(Stored data)
<<<<
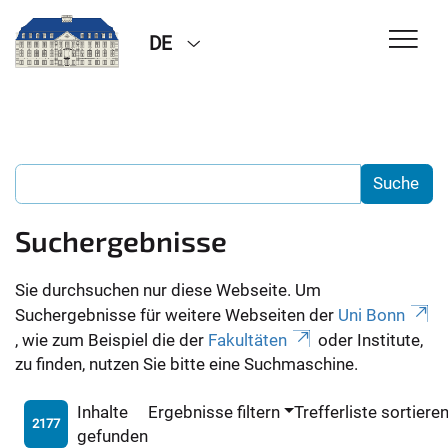
DE
Suchergebnisse
Sie durchsuchen nur diese Webseite. Um
Suchergebnisse für weitere Webseiten der
Uni Bonn
, wie zum Beispiel die der
Fakultäten
oder Institute,
zu finden, nutzen Sie bitte eine Suchmaschine.
Inhalte
Ergebnisse filtern
Trefferliste sortiere
2177
gefunden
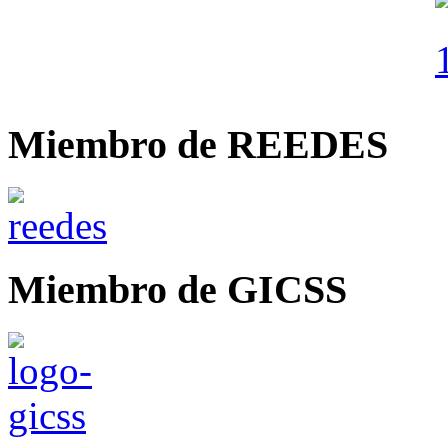
Miembro de REEDES
Miembro de GICSS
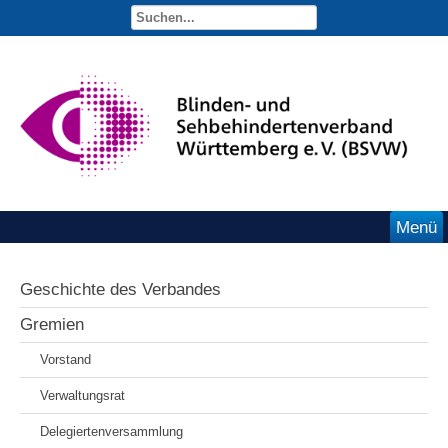
Menü
Geschichte des Verbandes
Gremien
Vorstand
Verwaltungsrat
Delegiertenversammlung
>>>>
■ Exercise brief
Wherever "Suchergebnisse" occurs in the entries above, copy the line it sits on.

■ Result for this exercise
Suchergebnisse
Suchergebnisse für weitere Webseiten der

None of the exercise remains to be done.